I tend to write a lot in nonrhyming couplets or triplets, but again, I’m not entirely sure why. I just know when a poem needs one or the other (or something completely different, like no separate stanzas at all). Sometimes thoughts cross my mind–is there some sort of dualism here? Or a trinitarian theme? But usually my gut makes the decision, then a person smarter than I points out how it all works together. I like it when that happens.
With Tania at AWP Conference–Seattle WA
Some poets’ work take your breath away or stop you in your tracks with an ‘aha’! Some will challenge you to see the world a different way than before.
Tania Runyan‘s work does all that. Of her many works, her two volumes of poetry based on Scripture prompts intrigued me the most. “Second Sky” is full of Pauline-Epistle-inspired musings, “Thousand Vessels'” pays a powerful and provocative tribute to 12 women of the Bible.
When I found out Tania would be in Seattle last Spring for the AWP Conference (Assn. of Writers and Writing Programs), I took the day off and got a free pass to attend the poetry panel she was participating in. (say that 3 times fast).
She let me hang out and drink coffee with she and her panel mates who were delightful as well. Then we schlepped about the books, visited her publisher’s table and I headed home.
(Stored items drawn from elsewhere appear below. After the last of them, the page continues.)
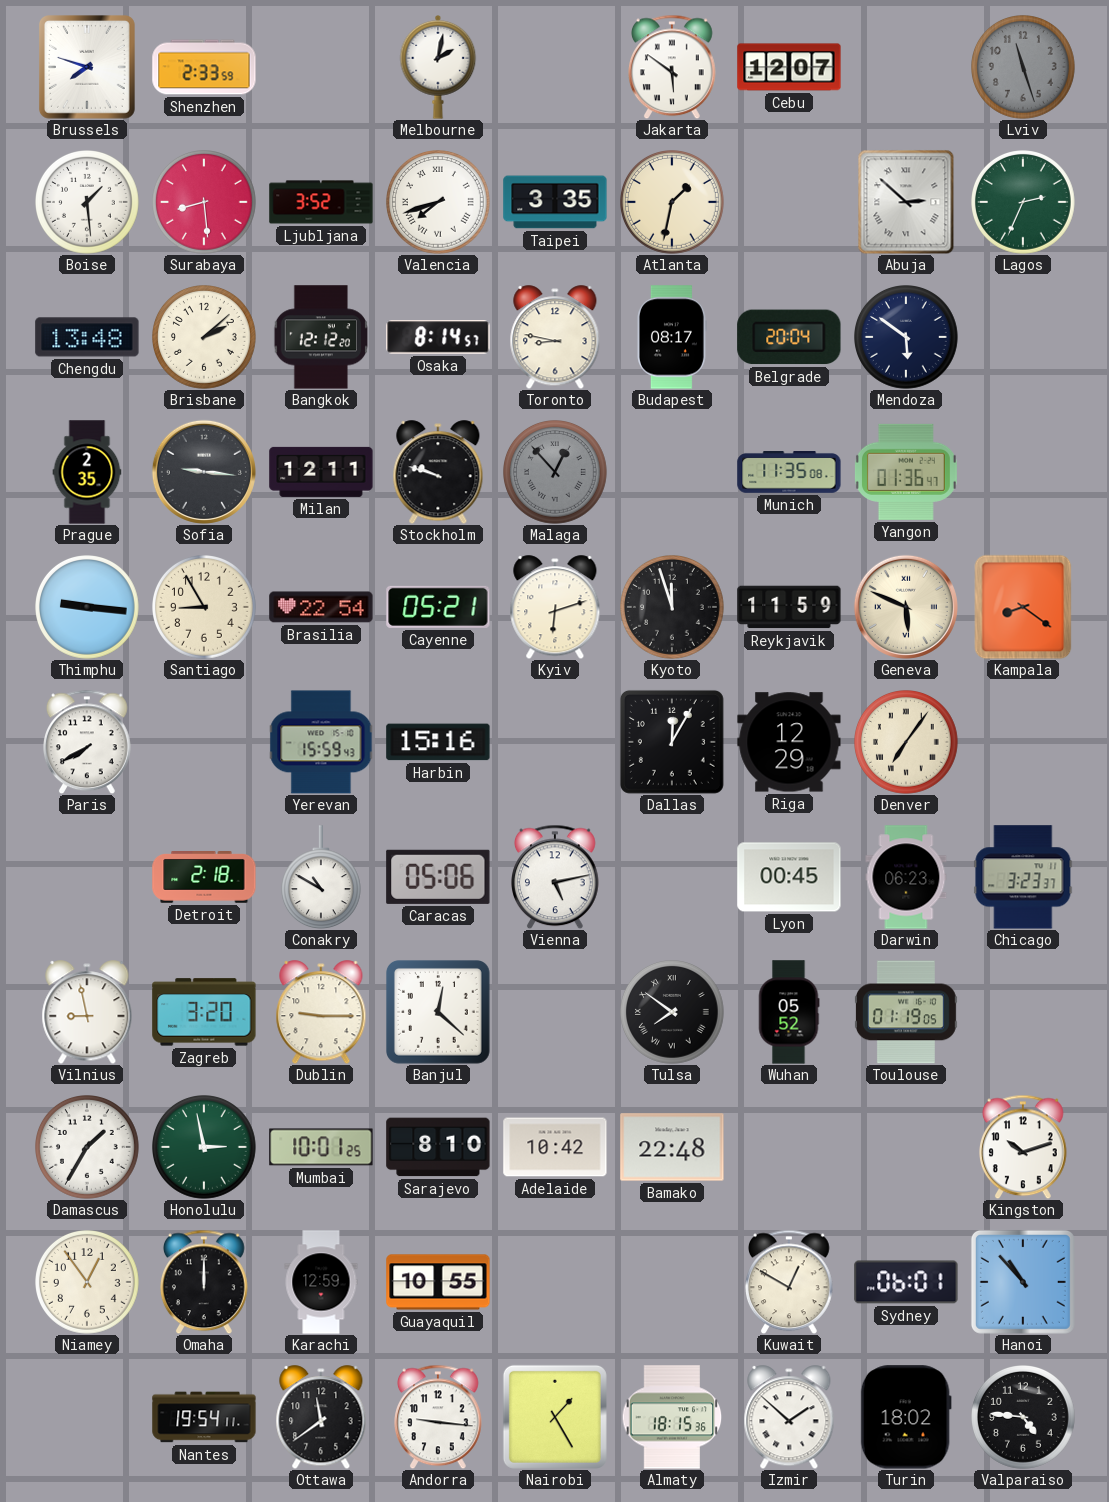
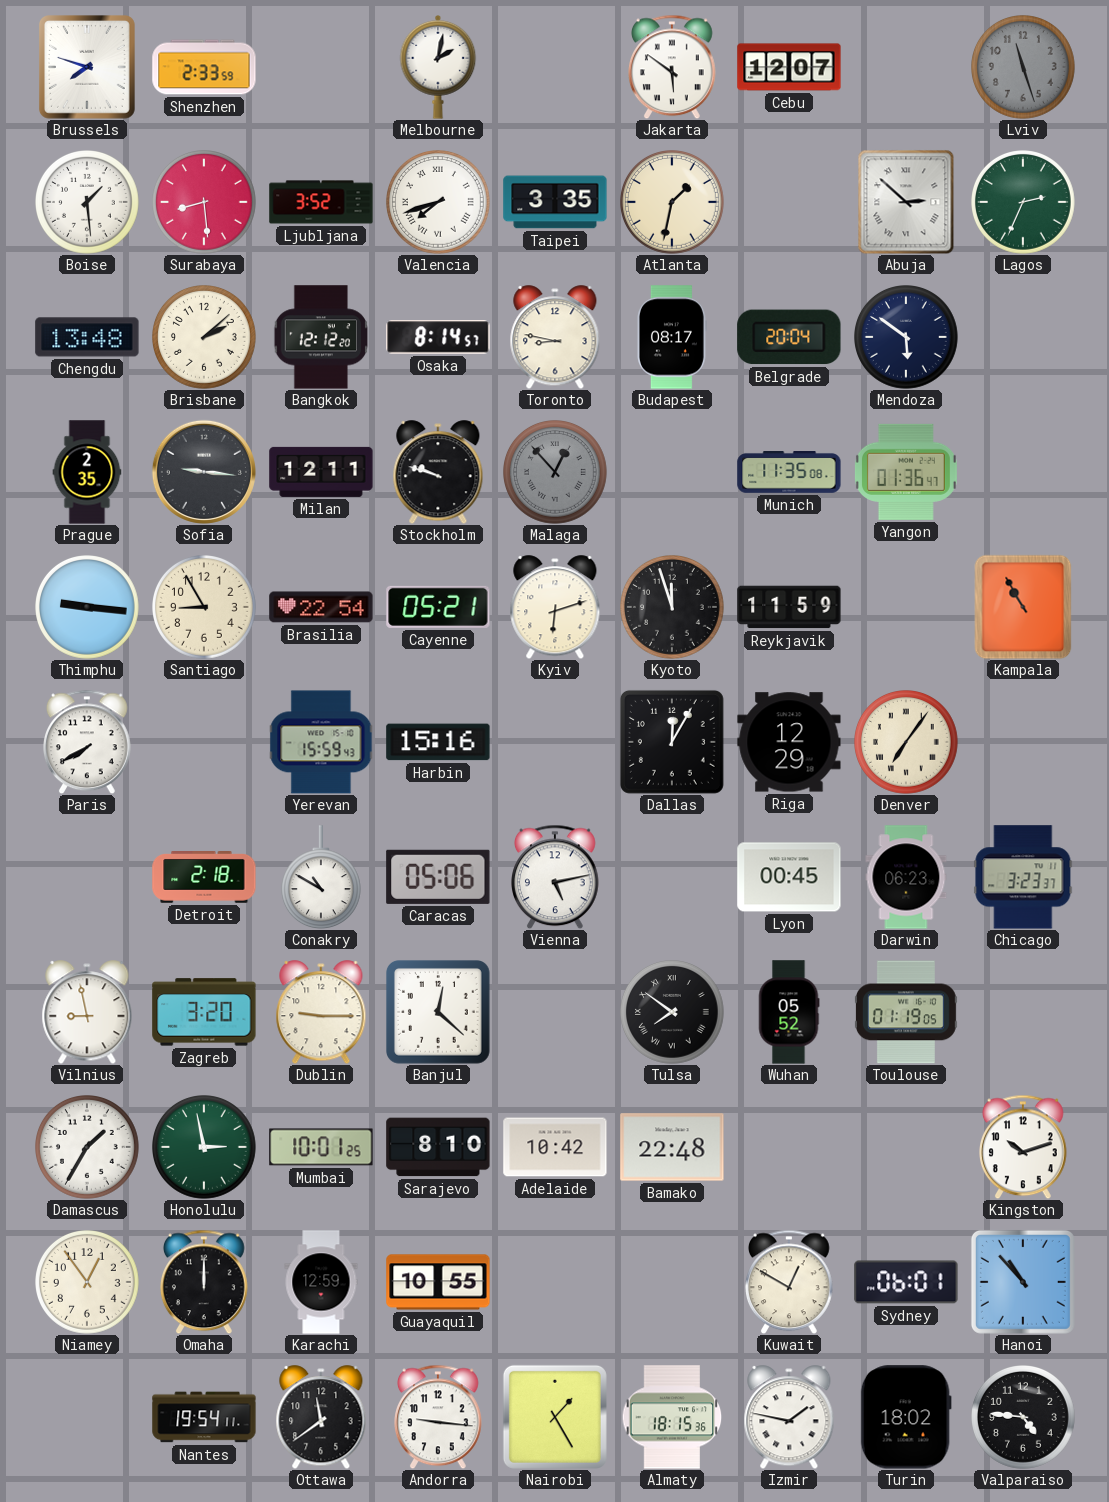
Geneva: 5:49 -> none
Kampala: 8:21 -> 10:55
Izmir: 1:52 -> 1:47
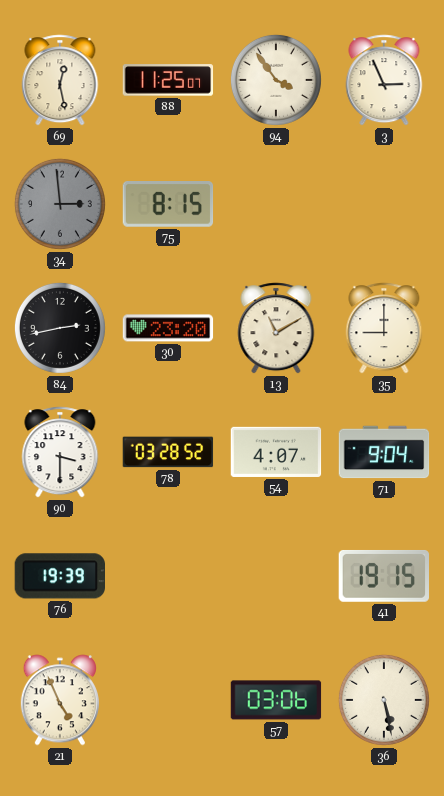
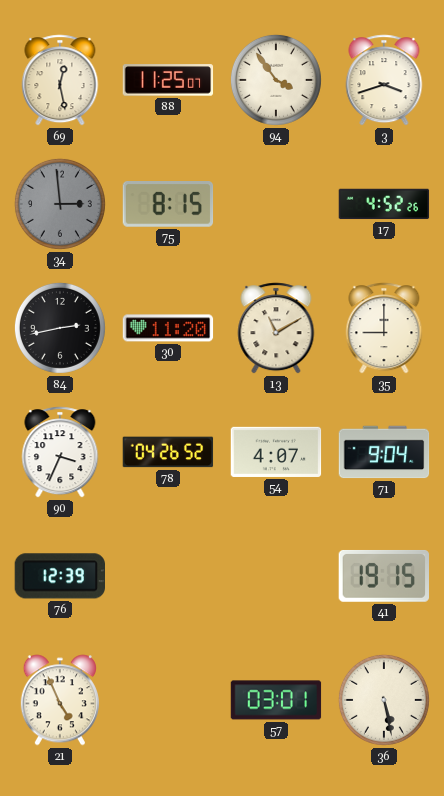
3: 2:56 -> 3:42
17: none -> 4:52
30: 23:20 -> 11:20
90: 3:30 -> 3:34
78: 03:28 -> 04:26
76: 19:39 -> 12:39
57: 03:06 -> 03:01
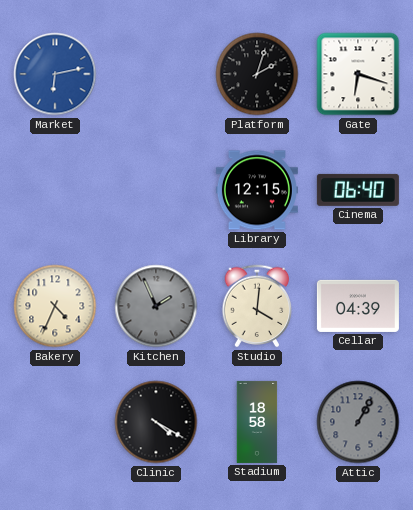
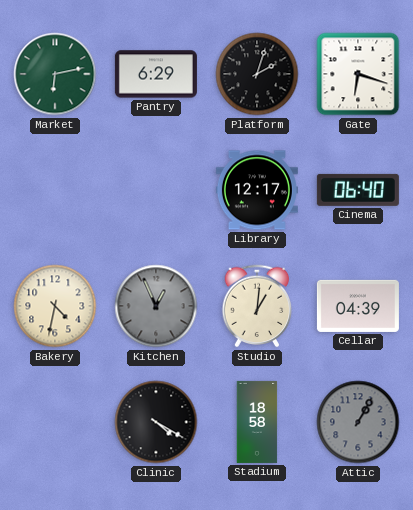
Market dial: blue -> green
Pantry: none -> 6:29
Library: 12:15 -> 12:17
Bakery: 4:34 -> 4:32
Kitchen: 1:56 -> 12:56
Studio: 4:01 -> 1:01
I contacted her a few days later about an ‘interview’ for the blog and she was game.
Herewith the first installment of ‘Poets at Play–the Interviews’
1. “A Thousand Vessels” is filled with poetry prompted by your reading of particular women in the Bible. What was the catalyst for this volume? Any particular idea or incident?
While pregnant with my second daughter (and busily parenting a toddler), I decided to create a “non-materialistic” Christmas for my extended family by writing a suite of Nativity poems as a gift. I wrote each poem from the point of view of someone present at the Nativity and the days immediately following–Mary, Joseph, an angel, a shepherd, Anna, and Simeon. I was especially drawn to writing from Mary’s perspective and continued writing in her voice after Christmas. Then I moved on to Eve and Sarah, again drawn to their experiences with pregnancy and motherhood. At that point, I got the idea of writing an entire book arranged around women in the Bible. I determined to finish the manuscript before Rebecca was born–then went on to revise it several more times!
2. How do you start a poem? For example, in ‘Queen Esther’s Name Change’ (p. 42)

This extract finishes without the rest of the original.